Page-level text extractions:
Content starts

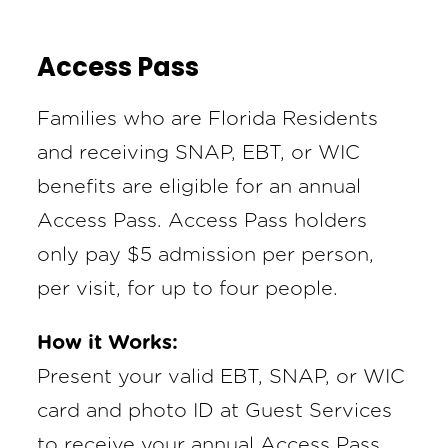
Access Pass
Families who are Florida Residents
and receiving SNAP, EBT, or WIC
benefits are eligible for an annual
Access Pass. Access Pass holders
only pay $5 admission per person,
per visit, for up to four people.
How it Works:
Present your valid EBT, SNAP, or WIC
card and photo ID at Guest Services
to receive your annual Access Pass.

Content ends

--- Exercise aim ---
Copy out the lines above, from the one holding "Present your valid EBT, SNAP, or WIC" through the final line, with no other lines.

--- Task result ---
Present your valid EBT, SNAP, or WIC
card and photo ID at Guest Services
to receive your annual Access Pass.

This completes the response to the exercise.